I'm not confident that I understand what you mean by "compass". When you say, "the right-hand arm", are you referring to some type of arrow pointing to the right?

When dealing with vectors, there are not simply "four directions". There are an infinite number of directions.

However, I think you are referring to the positive and negative directions of what we define to be horizontal and vertical for any given problem. This results in four directions.

On a map, the direction of East is entirely up to the publisher of the map.

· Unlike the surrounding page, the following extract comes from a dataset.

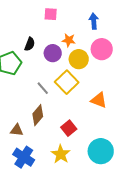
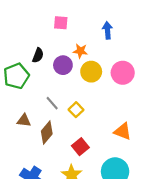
pink circle: (102, 49) -> (123, 73), moved
yellow square: (67, 82) -> (76, 110), moved, size x0.6
orange triangle: (99, 100) -> (123, 131), moved
brown triangle: (17, 130) -> (24, 120), moved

For sure, the vast majority of maps are printed such that North is pointing toward the top of the paper when you're holding it so that the words are not upside down or sideways. But not all maps are oriented this way.

If you always think of the direction pointing to the right as West, then you must also always think that North is down. Am I correct?

The point I would like to make is this: IT DOES NOT MATTER if moving West on a map takes you toward the left side of the paper, or the right side of the paper, or the top, or the bottom. What does matter is that everybody understands and agrees at the beginning which side of the paper is the North end of the map; the other three compass directions are then obvious.

If I am used to always thinking about the top of the map as being North, then I will have to adjust MY thinking when somebody hands me a map on which an arrow pointing to the right is labeled North.

Likewise, if your book shows the direction of due West to be pointing toward the left side of the page, and you are used to seeing due West pointing toward the right side of the page instead, then you will need to adjust YOUR thinking for that exercise.

Please feel free to post more questions and/or thoughts about concepts related to vectors; we can come up with lots more examples.

Cheers,

~ Mark

 

[Deleted member 4993]

In general, for cartesian co-ordinate system the angle is:

\(\displaystyle 0 \, \le \, \theta \, \le \, \frac{\pi}{2}\)

So you take care of the sign by "words" like "pushing down" or "pulling to left" or "pulling toward positve x direction"(the last type of description is more helpful but not always practical).

If you have learned about 2-D polar-coordinate system, then the vector description in that system is:

\(\displaystyle (r,\theta)\)

and converted to cartesian system that would be,

\(\displaystyle (r\cdot\cos\theta\, , \, r\cdot\sin\theta)\)

here r is always positive

and:

\(\displaystyle 0 \, \le \, \theta \, \le \, 2\pi}\)

The range of the angle here takes care of the sign.

 

[mmm4444bot]

If you have learned about 2-D polar-coordinate system, then the vector description in that system is:

\(\displaystyle (r,\theta)\)

The following suggestion may mostly be a technicality, but I would alter the above statement to specify that the polar description is for a position vector.

~ Mark